Imaginez une terre ou rien ne poussera plus, sauf quelques buissons où se distingue parfois une fleur d’hibiscus ( autrefois il y a eu ici une haie ). Le sol est d’un blanc grisâtre, creusé de trous plus encore qu’une motte de gruyère, aux bords acérés. Tout est d’une sècheresse et d’une aridité inouïes. Le pire désert que l’on puisse voir, je pense.
Même
les maisons sont branlantes, certaines sont penchées, s’enfonçant dans les
cavités, basculant sous l’action du vent. Terre désolée, terre vide, terre
inhabitable pour toute l’éternité à venir.
Pourtant,
il doit rester quelques cocotiers quelque part : On m’a offert un crabe de
cocotier naturalisé, gros comme un melon. C’est ce que l’on offre, ou ce que
l’on vend aux navigateurs de passage ... On n’a plus que cela à offrir ...

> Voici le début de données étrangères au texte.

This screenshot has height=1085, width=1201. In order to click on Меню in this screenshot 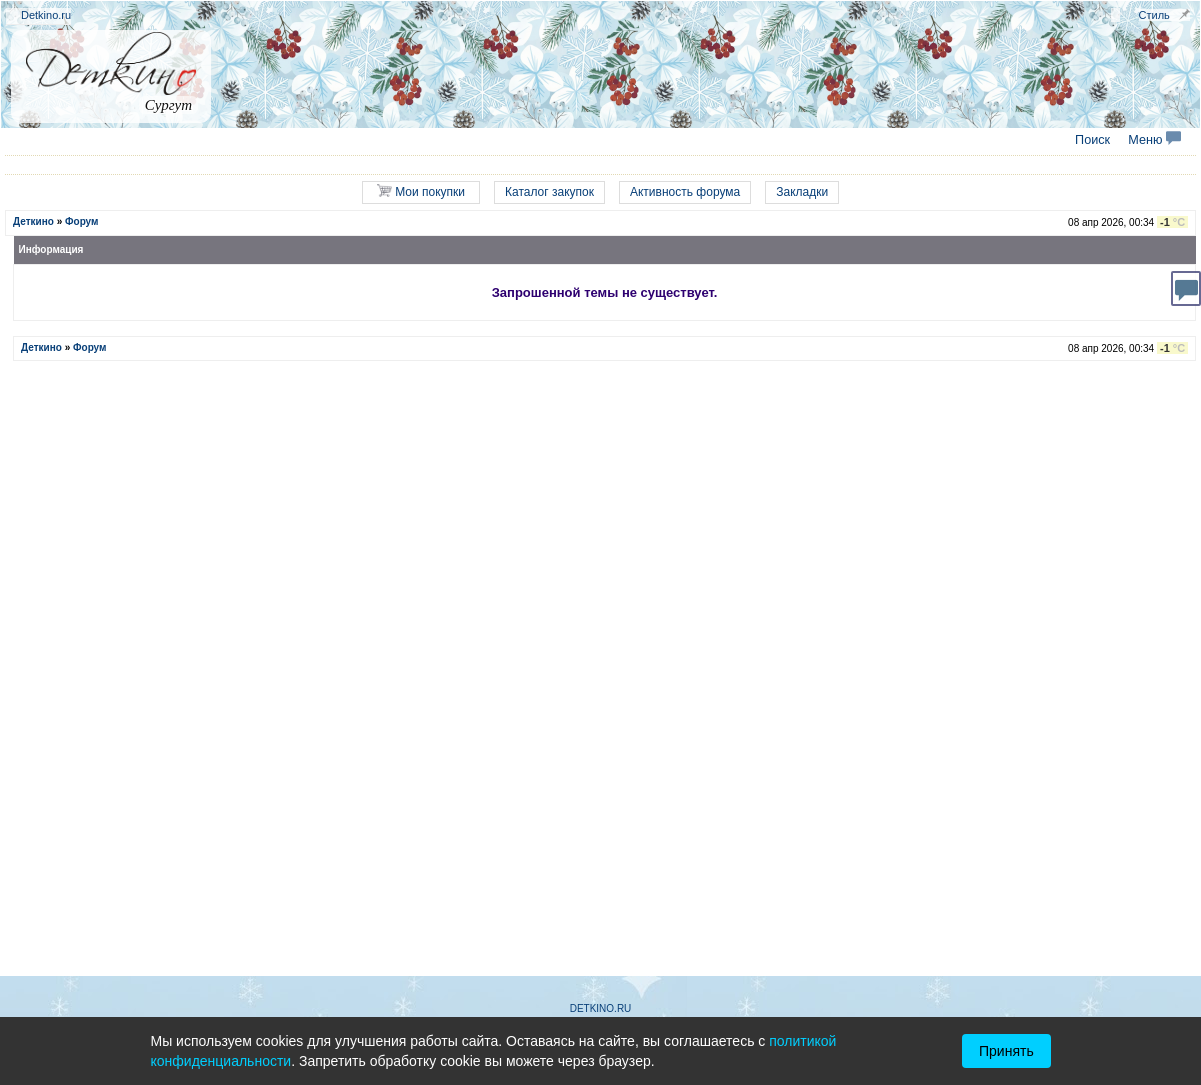 , I will do `click(1154, 140)`.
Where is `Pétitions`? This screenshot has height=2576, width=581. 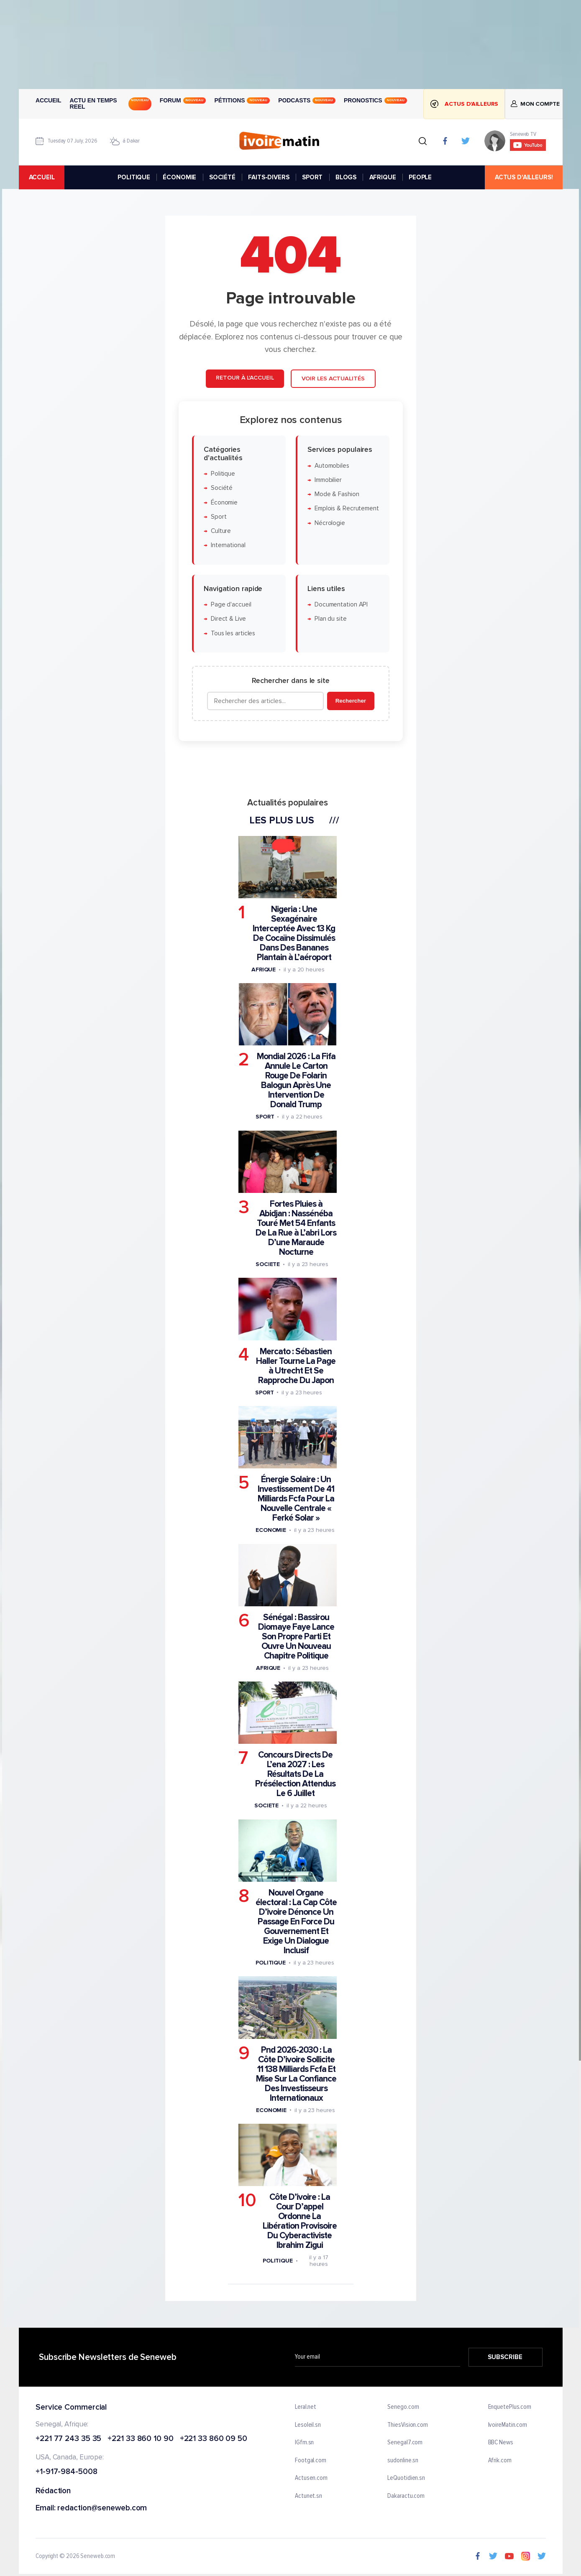 Pétitions is located at coordinates (242, 100).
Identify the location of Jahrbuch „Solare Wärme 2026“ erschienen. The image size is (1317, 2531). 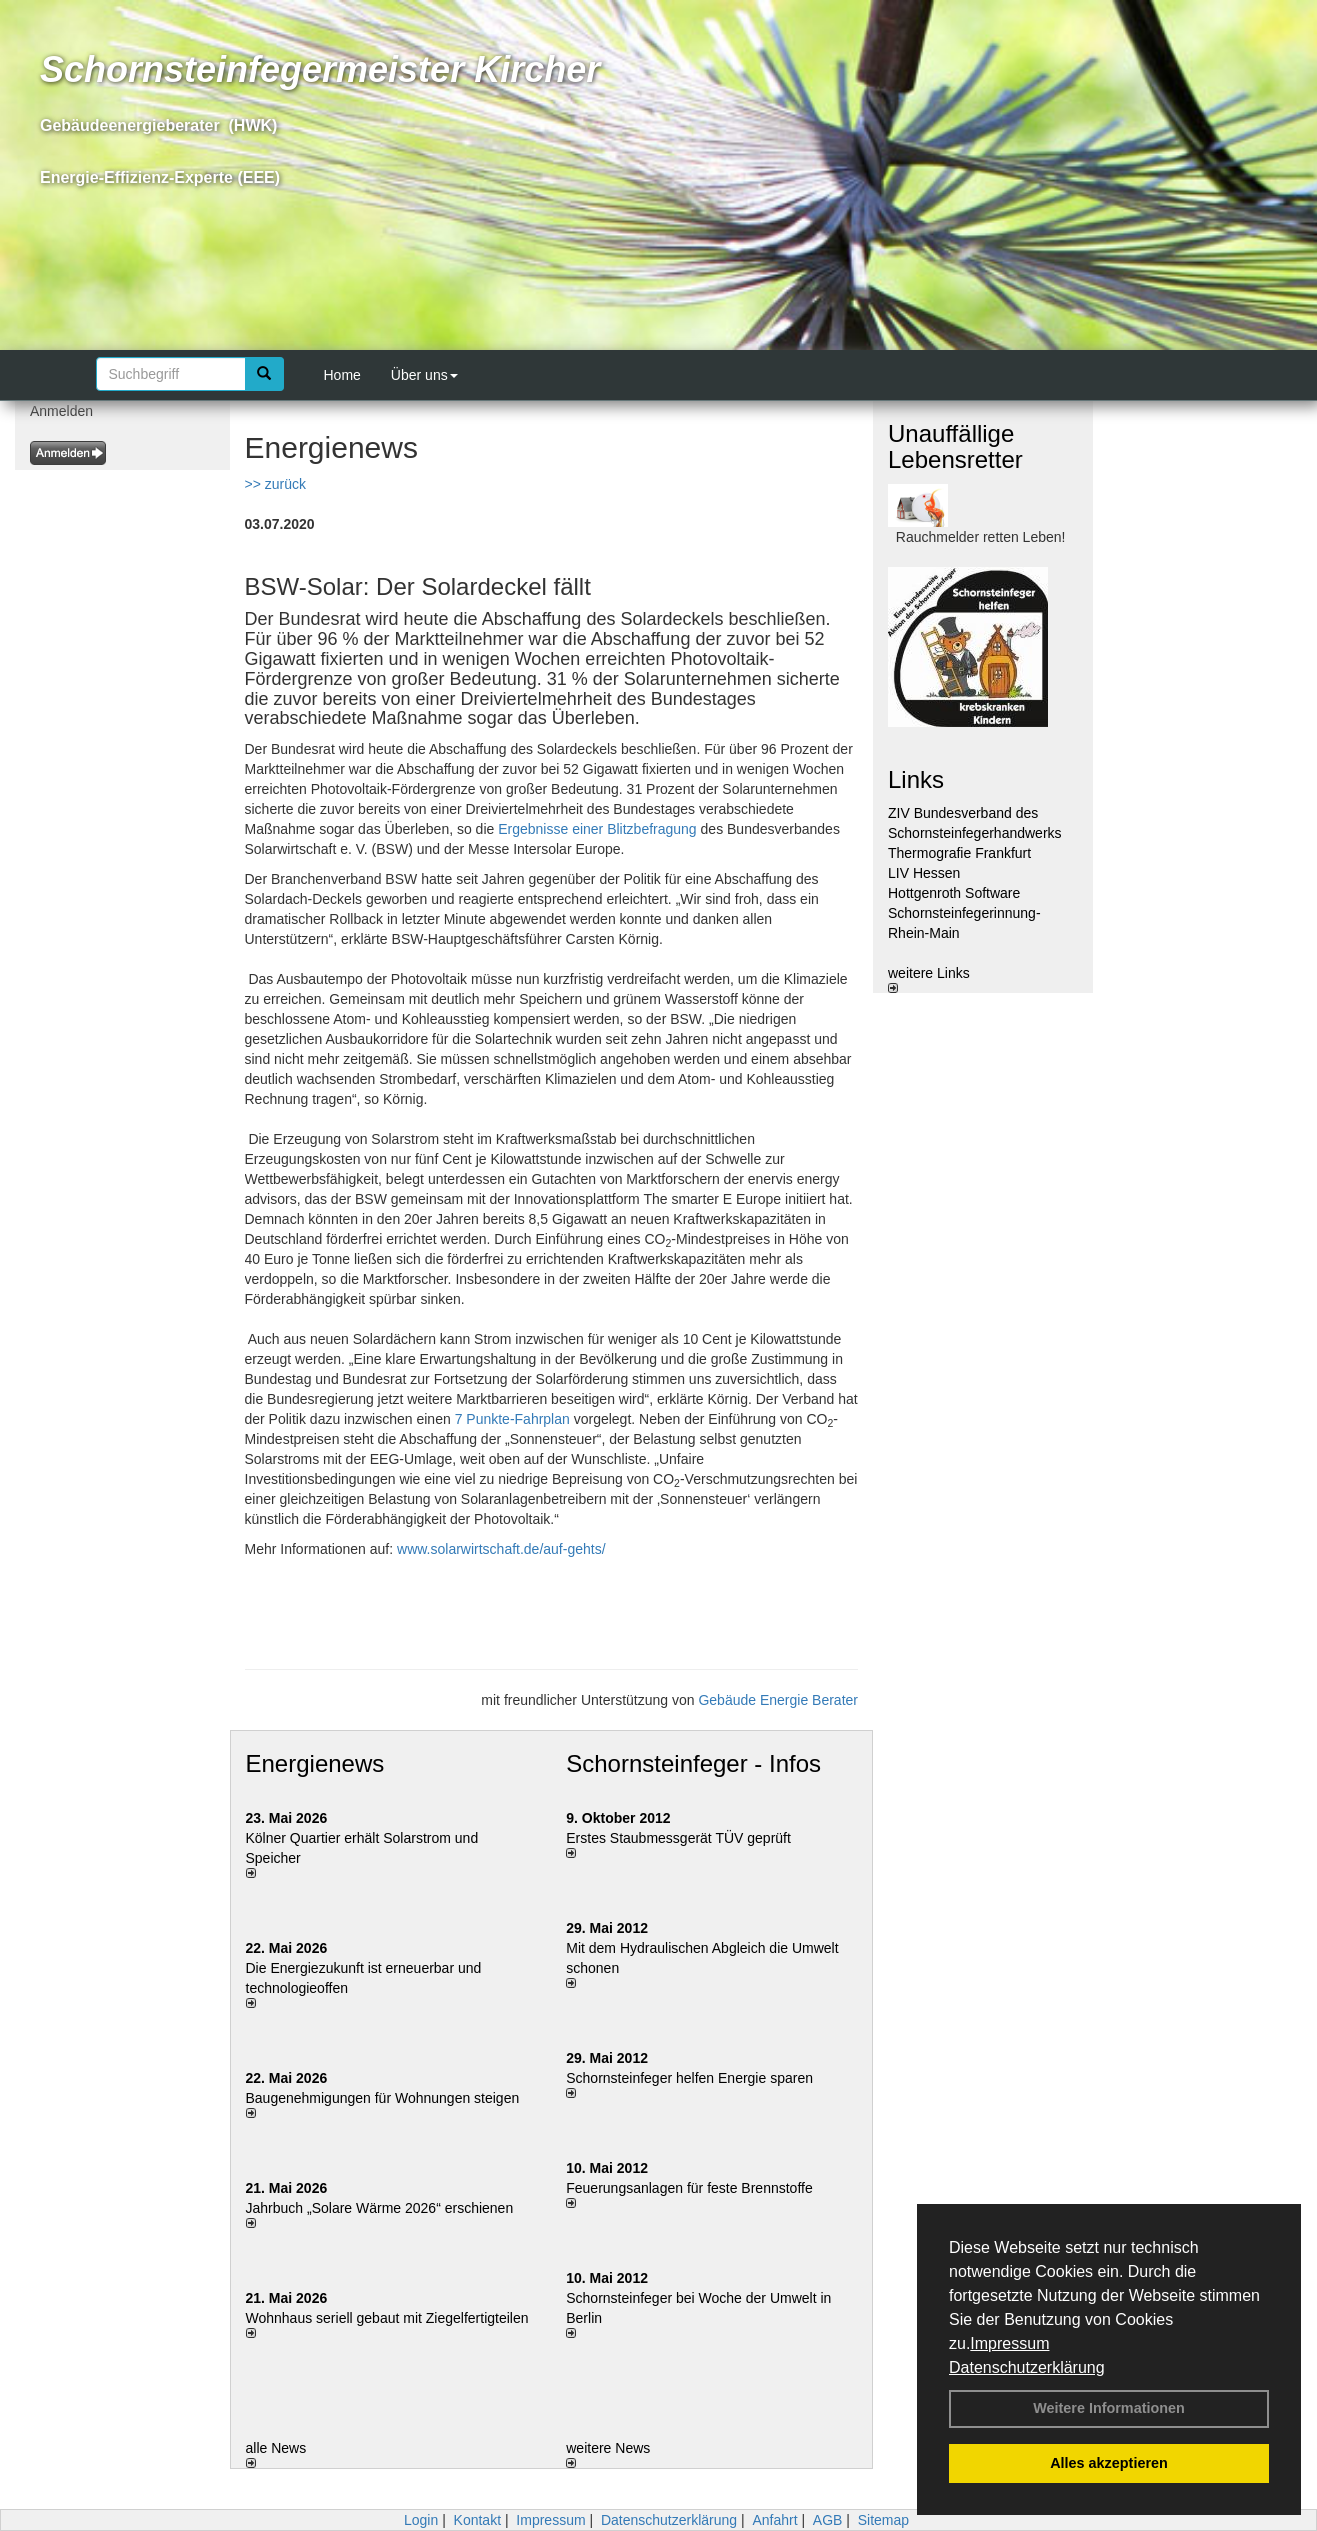 (380, 2208).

Peut-être aussi, à la saison, quelques oeufs d’oiseaux de mer, dont les marins
sont friands.
Et je
pense à ces îles, je ne sais plus lesquelles, ces îles qui ont vendu tout leur
phosphate. Avec les revenus qu’ils ont touchés, on dit que les habitants ont
investi en Australie, achetant des immeubles et des maisons ... Maintenant, il
n’y plus de terres chez eux ... Tellement de trous qu’ils n’ont plus qu’à
quitter leurs îles pour aller habiter en Australie !
Tous
ces bouleversements, les maisons vides et de guingois, les bois de lit exposés
au soleil, les machines arrêtées, les balais rangés contre les murs, ce morceau
de savon qui se dessèche sur un lavabo vide ... Le petit train ... Où sommes
nous ?
Mais
je me suis aperçu que j‘étais le seul à méditer !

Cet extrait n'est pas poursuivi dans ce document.